The “story” continues to unfold with the “rising action” – connecting with Apas (water) as I find more fluidity in movement while maintaining a connection to the earth and to the various Vayus as I draw in, ground, circulate, rise, and emanate energy.  Beyond the postures, the practice is purely a “technique of moving the body into pure feeling and then dissolve the mind into that deep experience of feeling.” (11, 125). In fact, “the posture sequences open up different layers and movements of mind and body” (118).  As the connection between mind and body begins to solidify, I also try to find the balance between steadiness and ease, effort and non-effort. As the Vinyasa flow sequence builds to become more rigorous, Angi (fire) is ignited as the “climax”, and a dramatic shift in the story occurs towards intuitive expression: spurring the creative energy of nirodha by offering an opportunity to tap into one’s intuition by allowing one to alter the sequence by adding, deleting, modifying, or varying postures as intuition dictates. Throughout the flow, there are moments of “staying in the tension of opposites” as I will pause to notice “the patterns and disruptions of breath, the nervous system, the heart rate, the feeling tone” in the physical body – again noting my physical and emotional responses (77, 126, 138).
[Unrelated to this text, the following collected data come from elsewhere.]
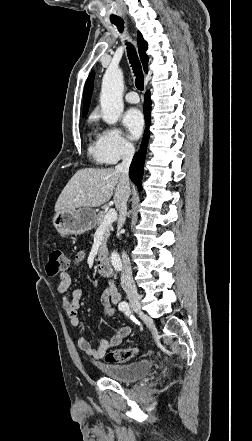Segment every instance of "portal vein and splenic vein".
<instances>
[{
  "label": "portal vein and splenic vein",
  "mask_w": 252,
  "mask_h": 441,
  "mask_svg": "<svg viewBox=\"0 0 252 441\" xmlns=\"http://www.w3.org/2000/svg\"><path fill=\"white\" fill-rule=\"evenodd\" d=\"M117 219V212L115 209H110L104 217L100 227H105L112 224Z\"/></svg>",
  "instance_id": "obj_1"
}]
</instances>
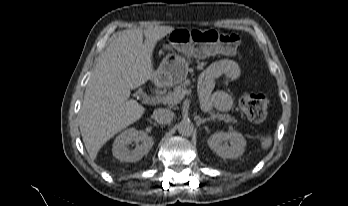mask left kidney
<instances>
[{
    "label": "left kidney",
    "mask_w": 348,
    "mask_h": 206,
    "mask_svg": "<svg viewBox=\"0 0 348 206\" xmlns=\"http://www.w3.org/2000/svg\"><path fill=\"white\" fill-rule=\"evenodd\" d=\"M208 145L218 156L235 159L244 153L246 140L238 131L217 132L208 139Z\"/></svg>",
    "instance_id": "obj_1"
}]
</instances>
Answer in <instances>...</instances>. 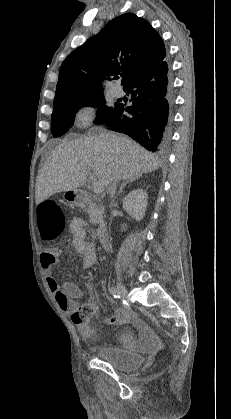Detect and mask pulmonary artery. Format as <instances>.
I'll return each instance as SVG.
<instances>
[{
	"label": "pulmonary artery",
	"instance_id": "obj_1",
	"mask_svg": "<svg viewBox=\"0 0 231 419\" xmlns=\"http://www.w3.org/2000/svg\"><path fill=\"white\" fill-rule=\"evenodd\" d=\"M111 92H112V95L116 98H120L124 95L123 88L120 85H114L112 87Z\"/></svg>",
	"mask_w": 231,
	"mask_h": 419
}]
</instances>
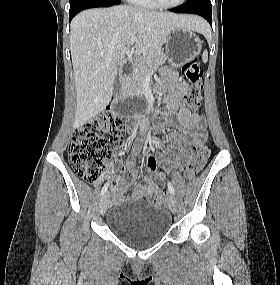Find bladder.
Segmentation results:
<instances>
[{
  "label": "bladder",
  "instance_id": "1",
  "mask_svg": "<svg viewBox=\"0 0 280 285\" xmlns=\"http://www.w3.org/2000/svg\"><path fill=\"white\" fill-rule=\"evenodd\" d=\"M171 221L165 208L140 199L120 201L106 215L111 232L133 245L159 240L169 230Z\"/></svg>",
  "mask_w": 280,
  "mask_h": 285
}]
</instances>
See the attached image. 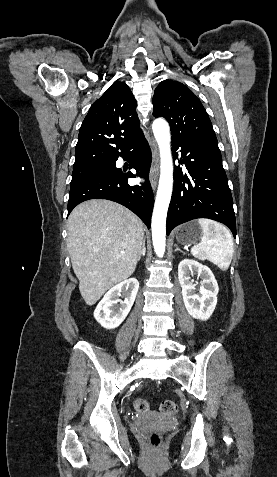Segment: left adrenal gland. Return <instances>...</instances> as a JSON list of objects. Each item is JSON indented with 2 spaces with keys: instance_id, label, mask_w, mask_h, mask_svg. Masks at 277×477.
Here are the masks:
<instances>
[{
  "instance_id": "left-adrenal-gland-1",
  "label": "left adrenal gland",
  "mask_w": 277,
  "mask_h": 477,
  "mask_svg": "<svg viewBox=\"0 0 277 477\" xmlns=\"http://www.w3.org/2000/svg\"><path fill=\"white\" fill-rule=\"evenodd\" d=\"M174 246H175V250H174V252H177V251H179V252H181V253H183V254H184V252H183V251H182V250H181V249L178 247V245H176V244H175Z\"/></svg>"
}]
</instances>
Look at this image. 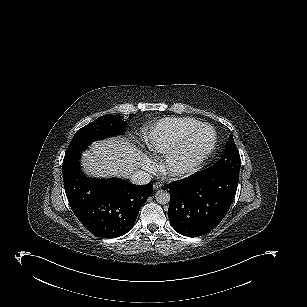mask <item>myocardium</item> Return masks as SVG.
Returning <instances> with one entry per match:
<instances>
[{
    "mask_svg": "<svg viewBox=\"0 0 307 307\" xmlns=\"http://www.w3.org/2000/svg\"><path fill=\"white\" fill-rule=\"evenodd\" d=\"M203 129L202 126L196 128L193 133H191L189 136L184 138L181 143H179L172 152H170L168 155H165L160 160L161 170L163 173L171 176V177H181L188 173H190L194 167L199 166L204 157H205V148H200L196 154V158L193 160V162L189 165H181V166H173L172 160L176 156V154L185 146L189 145L193 141H195L198 137V134ZM214 138V132L211 131V139Z\"/></svg>",
    "mask_w": 307,
    "mask_h": 307,
    "instance_id": "myocardium-1",
    "label": "myocardium"
}]
</instances>
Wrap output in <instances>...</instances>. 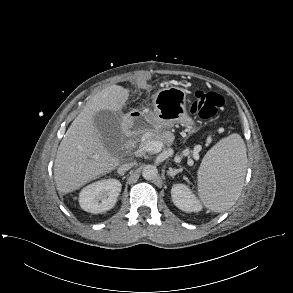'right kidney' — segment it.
I'll return each mask as SVG.
<instances>
[{"mask_svg": "<svg viewBox=\"0 0 293 293\" xmlns=\"http://www.w3.org/2000/svg\"><path fill=\"white\" fill-rule=\"evenodd\" d=\"M122 185L117 179H104L84 187L79 194L80 207L90 213H103L114 207Z\"/></svg>", "mask_w": 293, "mask_h": 293, "instance_id": "right-kidney-1", "label": "right kidney"}]
</instances>
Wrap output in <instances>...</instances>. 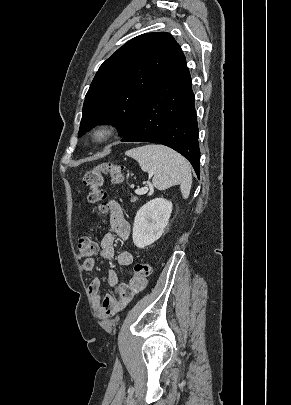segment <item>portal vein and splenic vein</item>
Instances as JSON below:
<instances>
[{
  "label": "portal vein and splenic vein",
  "instance_id": "1",
  "mask_svg": "<svg viewBox=\"0 0 291 405\" xmlns=\"http://www.w3.org/2000/svg\"><path fill=\"white\" fill-rule=\"evenodd\" d=\"M147 192H148V187H143V188L135 190V193L138 195H143V194H146Z\"/></svg>",
  "mask_w": 291,
  "mask_h": 405
}]
</instances>
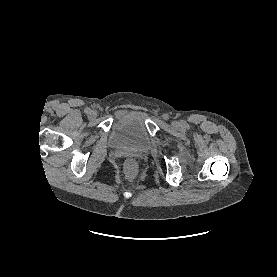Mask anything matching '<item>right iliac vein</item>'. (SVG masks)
<instances>
[{
	"label": "right iliac vein",
	"mask_w": 277,
	"mask_h": 277,
	"mask_svg": "<svg viewBox=\"0 0 277 277\" xmlns=\"http://www.w3.org/2000/svg\"><path fill=\"white\" fill-rule=\"evenodd\" d=\"M89 117H90L91 119L96 118V117H97V111L92 110V111L90 112V114H89Z\"/></svg>",
	"instance_id": "right-iliac-vein-1"
}]
</instances>
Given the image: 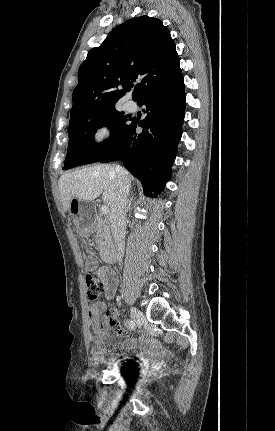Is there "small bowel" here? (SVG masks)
Listing matches in <instances>:
<instances>
[{
    "mask_svg": "<svg viewBox=\"0 0 275 431\" xmlns=\"http://www.w3.org/2000/svg\"><path fill=\"white\" fill-rule=\"evenodd\" d=\"M89 267L94 266L91 257L87 259ZM98 277L104 283V296L107 300L114 297L118 285L115 273L107 268L97 269ZM105 304L102 302L94 303L89 307V321L92 332L94 347L91 352L93 361L98 363H112L117 360L122 353L118 351L117 345L123 352H138L136 356L144 363L152 361L155 366H161L170 357V352L162 349L158 341L150 339L146 335L135 336L127 332L118 322V312L112 308L106 312ZM115 329V333L111 330Z\"/></svg>",
    "mask_w": 275,
    "mask_h": 431,
    "instance_id": "obj_1",
    "label": "small bowel"
}]
</instances>
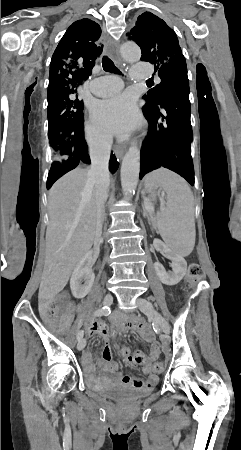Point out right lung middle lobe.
<instances>
[{"label":"right lung middle lobe","instance_id":"right-lung-middle-lobe-1","mask_svg":"<svg viewBox=\"0 0 241 450\" xmlns=\"http://www.w3.org/2000/svg\"><path fill=\"white\" fill-rule=\"evenodd\" d=\"M83 108L77 90H69L59 97L48 99V136L53 161L73 155V148L61 131L66 126L84 122Z\"/></svg>","mask_w":241,"mask_h":450}]
</instances>
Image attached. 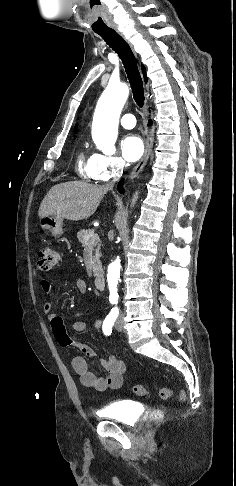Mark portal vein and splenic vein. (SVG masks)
Instances as JSON below:
<instances>
[{"instance_id": "1", "label": "portal vein and splenic vein", "mask_w": 236, "mask_h": 486, "mask_svg": "<svg viewBox=\"0 0 236 486\" xmlns=\"http://www.w3.org/2000/svg\"><path fill=\"white\" fill-rule=\"evenodd\" d=\"M96 238H97V240H99V237H98V235H96ZM88 239H89V238H87V240H88Z\"/></svg>"}]
</instances>
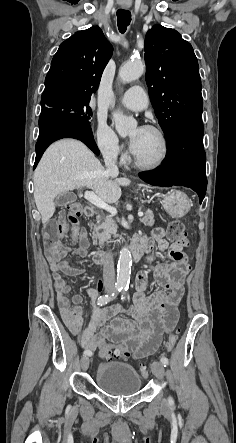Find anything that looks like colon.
I'll return each instance as SVG.
<instances>
[{
	"mask_svg": "<svg viewBox=\"0 0 236 443\" xmlns=\"http://www.w3.org/2000/svg\"><path fill=\"white\" fill-rule=\"evenodd\" d=\"M67 221L72 228V232L78 230L79 218L81 216V207L79 204L71 203L67 206ZM64 225L59 220L51 221L44 229V240L48 246L49 252L54 257L60 258L63 256L62 246L58 241V237L63 235ZM167 233L169 238L174 243L180 246L188 245V238L185 226L182 222L174 220L168 225ZM179 331L175 330L165 343V351L172 352L178 343ZM100 357L105 360L112 359H127L130 356V350L127 346L118 345L114 343H106L102 345L99 351ZM140 373L143 377L148 376L146 367L142 366Z\"/></svg>",
	"mask_w": 236,
	"mask_h": 443,
	"instance_id": "colon-1",
	"label": "colon"
}]
</instances>
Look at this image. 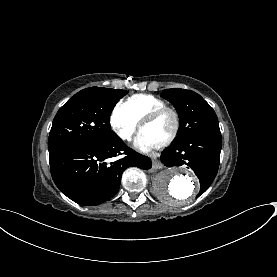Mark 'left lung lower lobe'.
I'll return each instance as SVG.
<instances>
[{
    "label": "left lung lower lobe",
    "mask_w": 277,
    "mask_h": 277,
    "mask_svg": "<svg viewBox=\"0 0 277 277\" xmlns=\"http://www.w3.org/2000/svg\"><path fill=\"white\" fill-rule=\"evenodd\" d=\"M221 133L210 131L175 141L161 155L165 166H189L200 181V192L204 193L213 182L220 162Z\"/></svg>",
    "instance_id": "1"
}]
</instances>
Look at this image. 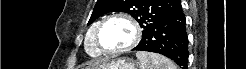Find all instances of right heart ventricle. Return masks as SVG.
<instances>
[{"instance_id": "e07e8e85", "label": "right heart ventricle", "mask_w": 246, "mask_h": 69, "mask_svg": "<svg viewBox=\"0 0 246 69\" xmlns=\"http://www.w3.org/2000/svg\"><path fill=\"white\" fill-rule=\"evenodd\" d=\"M102 20L96 21L95 23L92 24V26L88 29L86 38H85V48L86 51L91 55V56H98L101 54V51L99 50L97 43L95 41V30L98 24Z\"/></svg>"}]
</instances>
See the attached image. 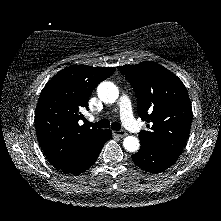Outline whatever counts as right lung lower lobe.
Returning a JSON list of instances; mask_svg holds the SVG:
<instances>
[{
	"instance_id": "obj_1",
	"label": "right lung lower lobe",
	"mask_w": 221,
	"mask_h": 221,
	"mask_svg": "<svg viewBox=\"0 0 221 221\" xmlns=\"http://www.w3.org/2000/svg\"><path fill=\"white\" fill-rule=\"evenodd\" d=\"M111 136L112 132L110 130H103L74 159L58 170L72 174H80L86 171L95 163L102 147Z\"/></svg>"
}]
</instances>
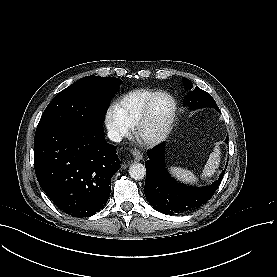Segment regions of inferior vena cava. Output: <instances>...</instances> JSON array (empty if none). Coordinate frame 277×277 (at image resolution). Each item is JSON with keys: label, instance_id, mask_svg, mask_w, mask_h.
<instances>
[{"label": "inferior vena cava", "instance_id": "obj_1", "mask_svg": "<svg viewBox=\"0 0 277 277\" xmlns=\"http://www.w3.org/2000/svg\"><path fill=\"white\" fill-rule=\"evenodd\" d=\"M108 138L111 140V141H113V142H121V140H122V136H121V134L117 131V130H115V129H110L109 131H108Z\"/></svg>", "mask_w": 277, "mask_h": 277}]
</instances>
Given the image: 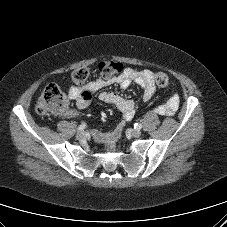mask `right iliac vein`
Instances as JSON below:
<instances>
[{
	"mask_svg": "<svg viewBox=\"0 0 227 227\" xmlns=\"http://www.w3.org/2000/svg\"><path fill=\"white\" fill-rule=\"evenodd\" d=\"M76 138L79 140V141H82L86 138V133L84 131H79L77 134H76Z\"/></svg>",
	"mask_w": 227,
	"mask_h": 227,
	"instance_id": "obj_1",
	"label": "right iliac vein"
}]
</instances>
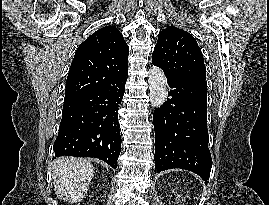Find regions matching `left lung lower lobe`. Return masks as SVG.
I'll return each mask as SVG.
<instances>
[{
  "label": "left lung lower lobe",
  "mask_w": 269,
  "mask_h": 205,
  "mask_svg": "<svg viewBox=\"0 0 269 205\" xmlns=\"http://www.w3.org/2000/svg\"><path fill=\"white\" fill-rule=\"evenodd\" d=\"M166 77L171 88L169 98L153 113L155 172L180 168L207 181L212 167L208 148L207 83L201 79Z\"/></svg>",
  "instance_id": "0a47b994"
}]
</instances>
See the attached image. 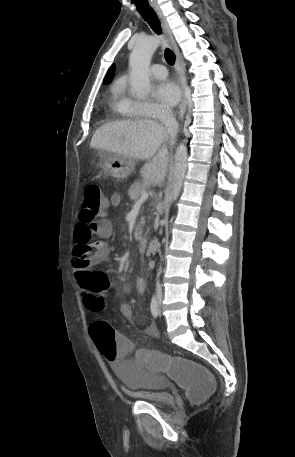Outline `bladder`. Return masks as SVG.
Here are the masks:
<instances>
[{
    "mask_svg": "<svg viewBox=\"0 0 295 457\" xmlns=\"http://www.w3.org/2000/svg\"><path fill=\"white\" fill-rule=\"evenodd\" d=\"M112 369L126 389L139 393L153 404L165 405L166 410L172 409L174 397L165 389L168 381L166 375L147 374V371H143L142 365L125 366L123 361L112 363Z\"/></svg>",
    "mask_w": 295,
    "mask_h": 457,
    "instance_id": "bladder-1",
    "label": "bladder"
}]
</instances>
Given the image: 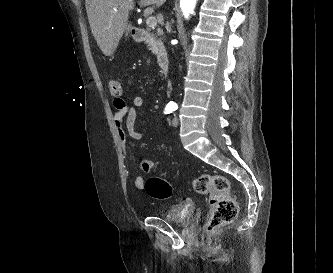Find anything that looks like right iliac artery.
Instances as JSON below:
<instances>
[{"instance_id":"obj_1","label":"right iliac artery","mask_w":333,"mask_h":273,"mask_svg":"<svg viewBox=\"0 0 333 273\" xmlns=\"http://www.w3.org/2000/svg\"><path fill=\"white\" fill-rule=\"evenodd\" d=\"M174 110H175L174 107L167 105L164 109V113L169 114L172 113Z\"/></svg>"}]
</instances>
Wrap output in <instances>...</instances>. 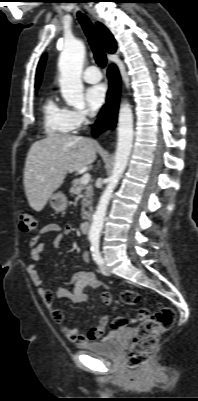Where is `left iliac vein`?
Segmentation results:
<instances>
[{"mask_svg":"<svg viewBox=\"0 0 198 401\" xmlns=\"http://www.w3.org/2000/svg\"><path fill=\"white\" fill-rule=\"evenodd\" d=\"M100 271L105 276H109L110 275V270L107 267L105 261L100 265Z\"/></svg>","mask_w":198,"mask_h":401,"instance_id":"left-iliac-vein-1","label":"left iliac vein"}]
</instances>
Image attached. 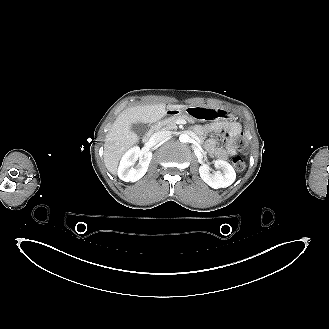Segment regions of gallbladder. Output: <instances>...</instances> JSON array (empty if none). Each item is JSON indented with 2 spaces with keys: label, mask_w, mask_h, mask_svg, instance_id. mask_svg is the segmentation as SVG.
Wrapping results in <instances>:
<instances>
[{
  "label": "gallbladder",
  "mask_w": 329,
  "mask_h": 329,
  "mask_svg": "<svg viewBox=\"0 0 329 329\" xmlns=\"http://www.w3.org/2000/svg\"><path fill=\"white\" fill-rule=\"evenodd\" d=\"M131 130L139 137L145 136L147 131L149 130V125L144 122H137L132 124Z\"/></svg>",
  "instance_id": "1"
}]
</instances>
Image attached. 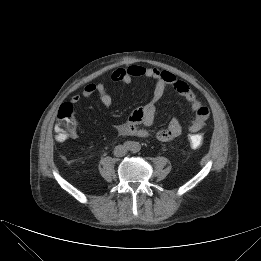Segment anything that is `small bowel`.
<instances>
[{
  "mask_svg": "<svg viewBox=\"0 0 261 261\" xmlns=\"http://www.w3.org/2000/svg\"><path fill=\"white\" fill-rule=\"evenodd\" d=\"M137 77H146L154 80V91L152 97L143 106L135 109L124 123L116 126L119 135L137 137L149 136L150 133L143 127H149L153 124L157 103L163 97L168 87L174 88V90L189 103L191 111L195 115L189 126V131L195 133L205 127L210 116L209 109L202 104L196 94L185 82L176 79L172 73L139 65L117 68L111 73V80L113 82L124 84L131 83V81ZM94 94L98 95L104 106H111L112 97L103 82H91L86 84L83 87L81 95L76 94L71 97V103L77 104L81 100V97L89 98ZM181 133L182 126L179 120L174 117L170 120L168 127L159 130L155 134V137L161 142H171L176 140Z\"/></svg>",
  "mask_w": 261,
  "mask_h": 261,
  "instance_id": "c3829d8e",
  "label": "small bowel"
}]
</instances>
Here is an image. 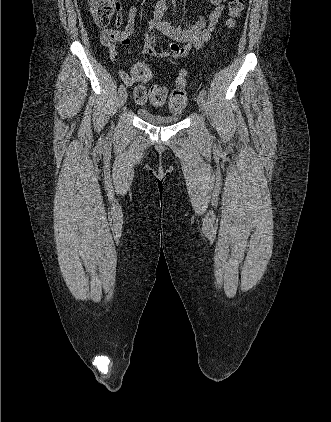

This energy culminates in the “falling action” of the story – generally in an inversion, followed by a yin or restorative posture to provide an opportunity to connect with Akasha (ether) by creating a space of stillness to pause, to listen, to observe, to notice, as “stillness becomes nothing other than a contented mind that is open and receptive, sharp and still,” – to “sit in the midst of opposition creates the heat necessary for change” and to embrace “the energy of the moment rather than with our storytelling” (11, 78). The “resolution” portion of the class ends with savasana as an opportunity for one to surrender into the infinite – īśvara praṇidhāna.  Even in my own practice, I like to begin in stillness and end in stillness – bringing the practice full-circle much like the “life-death cycle of the breath” (34). This stillness is also an opportunity to ““sit with what is arising from moment to moment with acceptance and patience, steadiness and ease” – to go to a deeper level to reflect on what was revealed, released, and/or transformed to “bring about a fundamental shift in perception” (92-3, 116, 127). It is here that one’s true “narrative” arises free of the presuppositions of the old narrative – through an intimate and interior awareness of one’s authentic self and one’s interconnectedness with everything – after all, “[t]here is a whole universe even within one breath cycle” (128-129, 137, 142, 168).

Sankalparocks

The lessons I have learned in my practice extend well beyond the four corners of my mat – indeed it infiltrates throughout many aspects of my life (173).  Over the years, I have become better able to concentrate, more tolerant of change, less reactive to chaos, and more aware of my physical and mental responses – indeed, I am beginning to find comfort in discomfort (128, 143, 145).  I am a better mother, wife, friend, teacher, human being. But, as with most journeys, this one continues. There are still moments when I cycle back through the samskara of habits and reactions of the old narratives as I continue to work on “. . . cultivating a kinder and more compassionate story to break down the tendency toward self-judgement.” (Stone 84). But perhaps cycling back is not necessarily a bad thing, but an integral part of the journey because “. . . they are the details and encumbrances that we’ve struggled with most, know most intimately, and have learned how to wrestle, restrain, and transform.” (48).  Shifting my perspective has helped me with vidyā – with being with what is (89). But the work is far from complete as I continue to create space in my relationship with myself (179). After all, the most difficult relationship we have is the one we have with ourselves.

Works Cited
Levine, Peter A. Waking the Tiger: Healing Trauma. North Atlantic Books: Berkeley, 1997.

Stone, Michael. The Inner Tradition of Yoga. Shambala: Boulder, 2008.